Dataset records
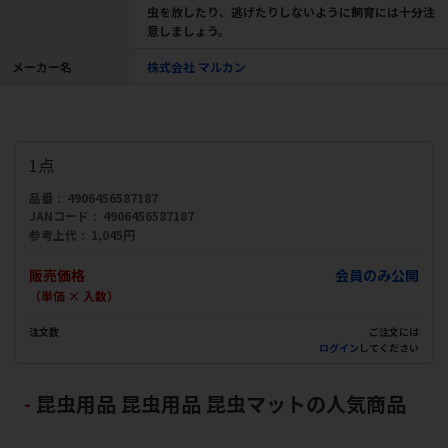
虫を放したり、逃げたりしないように飼育には十分注
意しましょう。
メーカー名
株式会社 マルカン
1点
品番
4906456587187
JANコード
4906456587187
参考上代
1,045円
販売価格
会員のみ公開
（単価 × 入数）
注文数
ご注文には
ログイン
してください
昆虫用品 昆虫用品 昆虫マットの人気商品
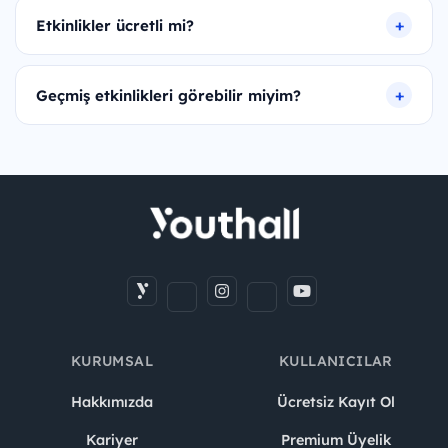
Etkinlikler ücretli mi?
Geçmiş etkinlikleri görebilir miyim?
KURUMSAL
KULLANICILAR
Hakkımızda
Ücretsiz Kayıt Ol
Kariyer
Premium Üyelik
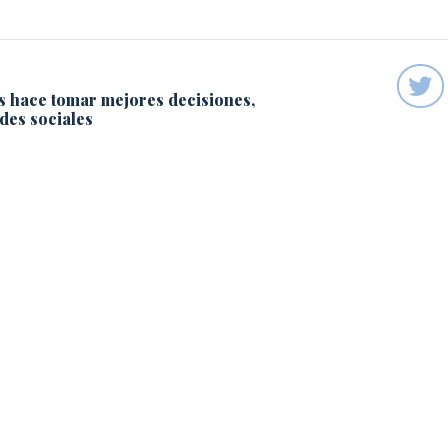
s hace tomar mejores decisiones,
des sociales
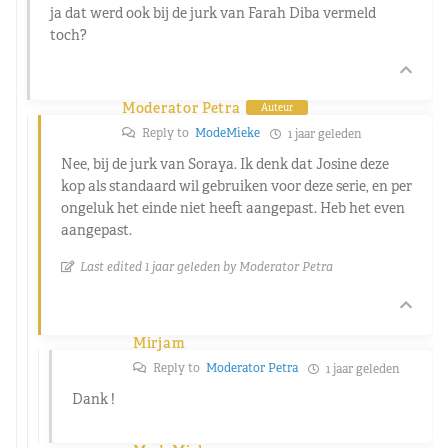
ja dat werd ook bij de jurk van Farah Diba vermeld
toch?
Moderator Petra
Auteur
Reply to
ModeMieke
1 jaar geleden
Nee, bij de jurk van Soraya. Ik denk dat Josine deze
kop als standaard wil gebruiken voor deze serie, en per
ongeluk het einde niet heeft aangepast. Heb het even
aangepast.
Last edited 1 jaar geleden by Moderator Petra
Mirjam
Reply to
Moderator Petra
1 jaar geleden
Dank !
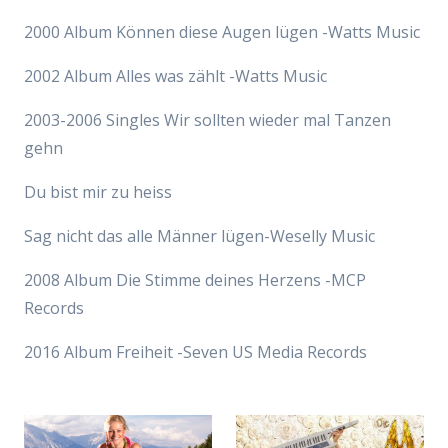
2000 Album Können diese Augen lügen -Watts Music
2002 Album Alles was zählt -Watts Music
2003-2006 Singles Wir sollten wieder mal Tanzen
gehn
Du bist mir zu heiss
Sag nicht das alle Männer lügen-Weselly Music
2008 Album Die Stimme deines Herzens -MCP
Records
2016 Album Freiheit -Seven US Media Records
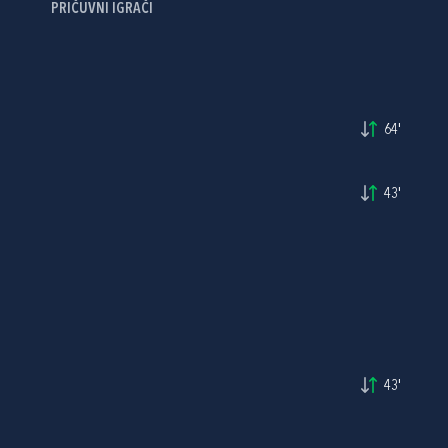
PRIČUVNI IGRAČI
64'
43'
43'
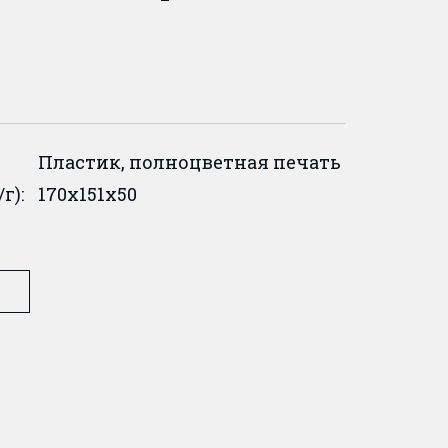
Пластик, полноцветная печать
г):
170x151x50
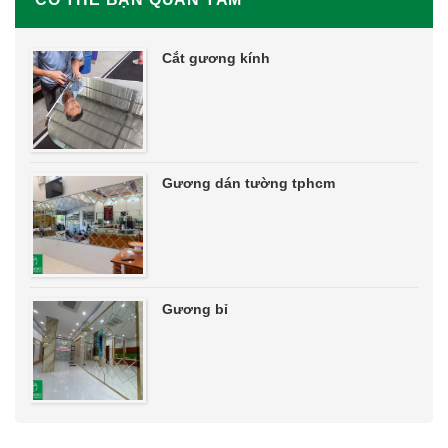
Cắt gương kính
Gương dán tường tphcm
Gương bỉ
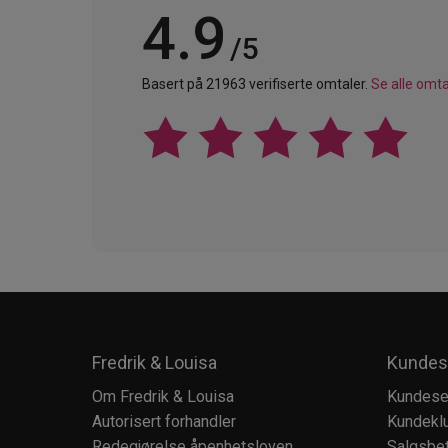
4.9
/5
Basert på 21963 verifiserte omtaler.
Se alle omta
Fredrik & Louisa
Kundes
Om Fredrik & Louisa
Kundese
Autorisert forhandler
Kundekl
Redegjørelse åpenhetsloven
Salgsbet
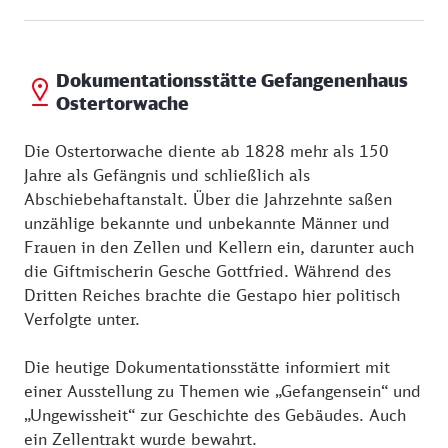
Dokumentationsstätte Gefangenenhaus
Ostertorwache
Die Ostertorwache diente ab 1828 mehr als 150
Jahre als Gefängnis und schließlich als
Abschiebehaftanstalt. Über die Jahrzehnte saßen
unzählige bekannte und unbekannte Männer und
Frauen in den Zellen und Kellern ein, darunter auch
die Giftmischerin Gesche Gottfried. Während des
Dritten Reiches brachte die Gestapo hier politisch
Verfolgte unter.
Die heutige Dokumentationsstätte informiert mit
einer Ausstellung zu Themen wie „Gefangensein“ und
„Ungewissheit“ zur Geschichte des Gebäudes. Auch
ein Zellentrakt wurde bewahrt.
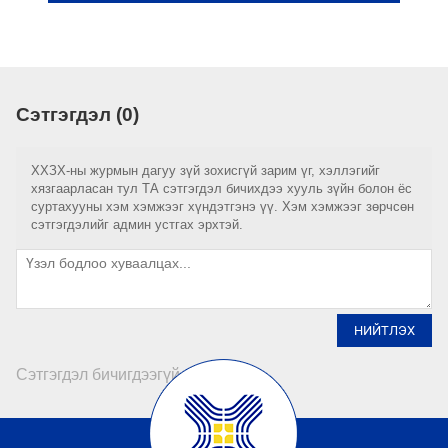
Сэтгэгдэл (0)
ХХЗХ-ны журмын дагуу зүй зохисгүй зарим үг, хэллэгийг
хязгаарласан тул ТА сэтгэгдэл бичихдээ хууль зүйн болон ёс
суртахууны хэм хэмжээг хүндэтгэнэ үү. Хэм хэмжээг зөрчсөн
сэтгэгдэлийг админ устгах эрхтэй.
НИЙТЛЭХ
Сэтгэгдэл бичигдээгүй байна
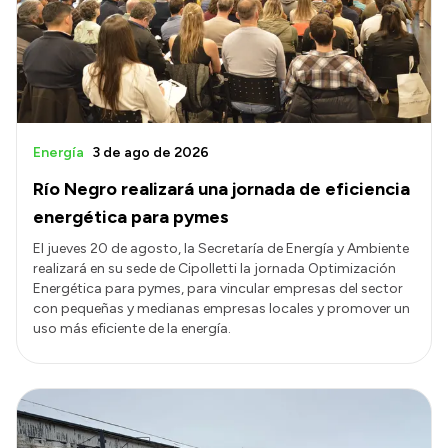
Energía
3 de ago de 2026
Río Negro realizará una jornada de eficiencia
energética para pymes
El jueves 20 de agosto, la Secretaría de Energía y Ambiente
realizará en su sede de Cipolletti la jornada Optimización
Energética para pymes, para vincular empresas del sector
con pequeñas y medianas empresas locales y promover un
uso más eficiente de la energía.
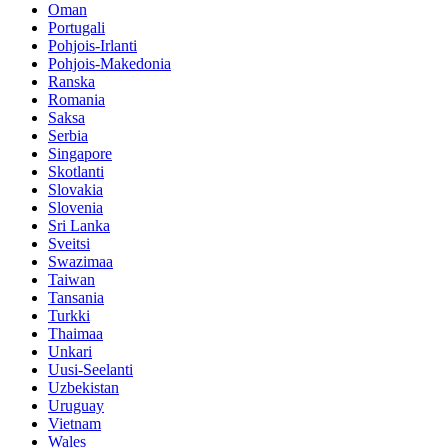
Oman
Portugali
Pohjois-Irlanti
Pohjois-Makedonia
Ranska
Romania
Saksa
Serbia
Singapore
Skotlanti
Slovakia
Slovenia
Sri Lanka
Sveitsi
Swazimaa
Taiwan
Tansania
Turkki
Thaimaa
Unkari
Uusi-Seelanti
Uzbekistan
Uruguay
Vietnam
Wales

What to do >>
Look above for the line with "unzählige bekannte und unbekannte Männer und" and copy exactly from it through the line with "ХХЗХ-ны журмын дагуу", both included. Omit the pictures.

Answer section >>
unzählige bekannte und unbekannte Männer und
Frauen in den Zellen und Kellern ein, darunter auch
die Giftmischerin Gesche Gottfried. Während des
Dritten Reiches brachte die Gestapo hier politisch
Verfolgte unter.
Die heutige Dokumentationsstätte informiert mit
einer Ausstellung zu Themen wie „Gefangensein“ und
„Ungewissheit“ zur Geschichte des Gebäudes. Auch
ein Zellentrakt wurde bewahrt.
Сэтгэгдэл (0)
ХХЗХ-ны журмын дагуу зүй зохисгүй зарим үг, хэллэгийг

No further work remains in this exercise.